Recurrence Relations
A recurrence relation defines a sequence where each term depends on previous terms. Recurrences naturally arise in algorithm analysis (divide-and-conquer, dynamic programming) and counting problems.
Definition and Examples
A recurrence has a formula relating aₙ to earlier terms and initial conditions. Examples: Fibonacci (aₙ = aₙ₋₁ + aₙ₋₂), factorial (aₙ = n · aₙ₋₁), Tower of Hanoi (Tₙ = 2Tₙ₋₁ + 1).
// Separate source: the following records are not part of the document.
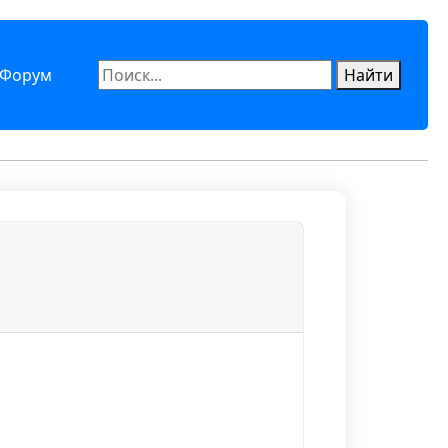
Форум
Найти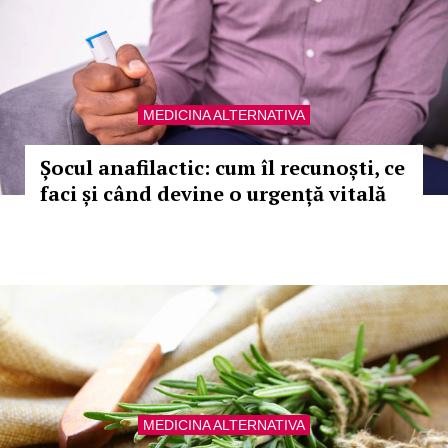
MEDICINA ALTERNATIVA
Șocul anafilactic: cum îl recunoști, ce
faci și când devine o urgență vitală
MEDICINA ALTERNATIVA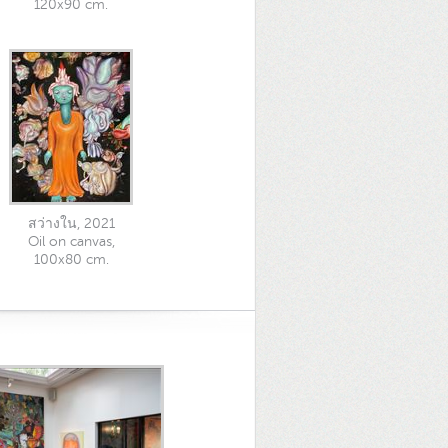
120x90 cm.
สว่างใน, 2021
Oil on canvas,
100x80 cm.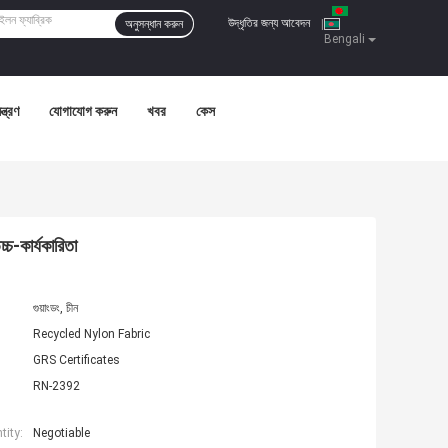
উদ্ধৃতির জন্য আবেদন
অনুসন্ধান করুন
|
Bengali
ন্ত্রণ
যোগাযোগ করুন
খবর
কেস
চ-কার্যকারিতা
গুয়াংডং, চীন
Recycled Nylon Fabric
GRS Certificates
RN-2392
ity:
Negotiable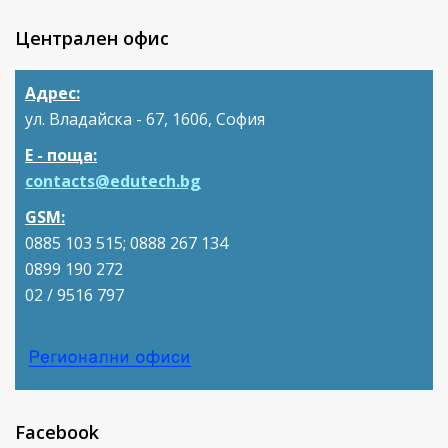
Централен офис
Адрес:
ул. Владайска - 67, 1606, София
Е - поща:
contacts@edutech.bg
GSM:
0885 103 515; 0888 267 134
0899 190 272
02 / 9516 797
Facebook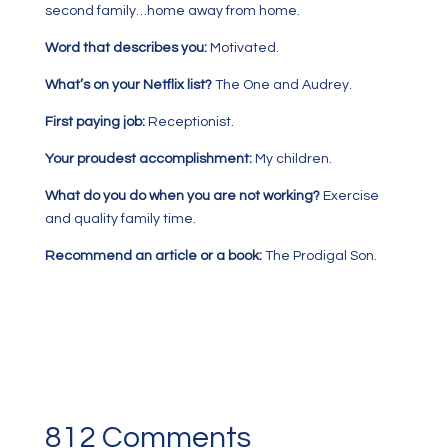
second family…home away from home.
Word that describes you:
Motivated.
What’s on your Netflix list?
The One and Audrey.
First paying job:
Receptionist.
Your proudest accomplishment:
My children.
What do you do when you are not working?
Exercise
and quality family time.
Recommend an article or a book:
The Prodigal Son.
812 Comments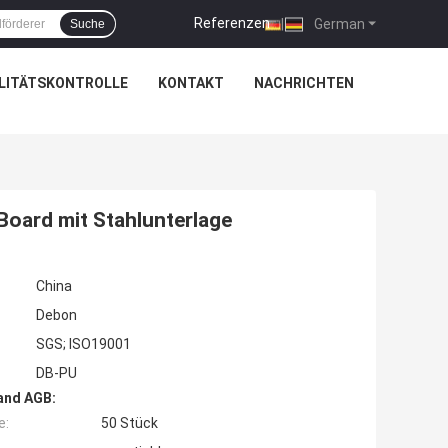
Referenzen
|
German
Suche
LITÄTSKONTROLLE
KONTAKT
NACHRICHTEN
Board mit Stahlunterlage
China
Debon
SGS; ISO19001
DB-PU
and AGB:
e:
50 Stück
The order of a recurrence is the number of previous terms it depends on.
Solving Linear Recurrences
A linear homogeneous recurrence with constant coefficients has the form aₙ = c₁aₙ₋₁ + c₂aₙ₋₂ + .... The characteristic equation replaces aₙ with rⁿ. For distinct roots r₁, r₂: aₙ = A·r₁ⁿ + B·r₂ⁿ. For repeated root r: aₙ = (A + Bn)·rⁿ. Constants are determined by initial conditions.
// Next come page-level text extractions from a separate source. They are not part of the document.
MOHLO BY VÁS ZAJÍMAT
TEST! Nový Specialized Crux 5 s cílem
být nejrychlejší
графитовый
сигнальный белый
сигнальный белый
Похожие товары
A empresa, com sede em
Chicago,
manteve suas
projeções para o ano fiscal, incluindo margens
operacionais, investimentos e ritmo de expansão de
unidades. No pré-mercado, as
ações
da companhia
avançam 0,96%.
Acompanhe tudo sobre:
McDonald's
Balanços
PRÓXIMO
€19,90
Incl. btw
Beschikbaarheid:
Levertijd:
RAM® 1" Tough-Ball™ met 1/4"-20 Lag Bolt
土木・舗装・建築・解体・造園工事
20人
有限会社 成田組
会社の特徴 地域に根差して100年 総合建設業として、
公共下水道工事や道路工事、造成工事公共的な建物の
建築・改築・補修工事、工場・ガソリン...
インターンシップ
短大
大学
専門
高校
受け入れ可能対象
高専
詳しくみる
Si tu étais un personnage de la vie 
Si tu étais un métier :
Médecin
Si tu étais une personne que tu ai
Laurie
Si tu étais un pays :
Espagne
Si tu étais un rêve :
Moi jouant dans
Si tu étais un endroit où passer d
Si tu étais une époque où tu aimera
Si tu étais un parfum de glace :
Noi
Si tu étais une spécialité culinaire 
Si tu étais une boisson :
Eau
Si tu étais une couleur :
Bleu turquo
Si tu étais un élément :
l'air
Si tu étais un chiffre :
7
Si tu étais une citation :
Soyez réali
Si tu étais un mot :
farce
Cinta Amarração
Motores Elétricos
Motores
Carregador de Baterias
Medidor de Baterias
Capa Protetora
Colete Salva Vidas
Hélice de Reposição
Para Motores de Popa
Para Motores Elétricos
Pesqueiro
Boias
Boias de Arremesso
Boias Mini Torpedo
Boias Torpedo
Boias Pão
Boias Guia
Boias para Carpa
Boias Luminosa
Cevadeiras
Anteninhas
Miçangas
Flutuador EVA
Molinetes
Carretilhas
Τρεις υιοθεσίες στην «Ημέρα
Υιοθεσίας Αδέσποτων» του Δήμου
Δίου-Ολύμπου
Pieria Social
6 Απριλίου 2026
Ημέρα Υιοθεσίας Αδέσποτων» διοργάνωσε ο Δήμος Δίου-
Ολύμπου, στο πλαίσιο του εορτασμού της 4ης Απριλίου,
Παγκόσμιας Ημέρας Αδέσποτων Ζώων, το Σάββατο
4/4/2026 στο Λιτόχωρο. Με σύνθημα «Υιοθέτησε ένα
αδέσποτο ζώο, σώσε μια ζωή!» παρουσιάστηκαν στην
Non-homogeneous Recurrences
Non-homogeneous recurrences have an additional function: aₙ = c₁aₙ₋₁ + f(n). The solution is the general solution of the homogeneous part plus a particular solution. Methods include undetermined coefficients and variation of parameters.
The Master Theorem
The Master Theorem solves recurrences of the form T(n) = aT(n/b) + f(n), common in divide-and-conquer algorithms. Three cases compare f(n) with n^(log_b a): Case 1: f is polynomially smaller → T = Θ(n^(log_b a)). Case 2: f is equal → T = Θ(n^(log_b a) log n). Case 3: f is polynomially larger → T = Θ(f(n)).
Recursion Tree Method
The recursion tree visualises the recurrence by drawing the work done at each level. Sum the work across all levels to get the total. This method provides intuition and can be used to guess a solution, which is then verified by substitution.
Generating Functions
A generating function represents a sequence as coefficients of a power series: G(x) = Σ aₙxⁿ. Operations on generating functions correspond to operations on sequences. They provide a powerful algebraic method for solving recurrences and counting problems.
Applications
Recurrences analyse algorithm complexity: merge sort (T(n) = 2T(n/2) + n → Θ(n log n)), binary search (T(n) = T(n/2) + 1 → Θ(log n)). Dynamic programming converts recursive formulations into iterative solutions. Counting problems like derangements and Catalan numbers use recurrences.
Summary
Recurrence relations are essential for analysing recursive algorithms and solving counting problems. The characteristic equation, Master Theorem, and generating functions provide systematic solution methods.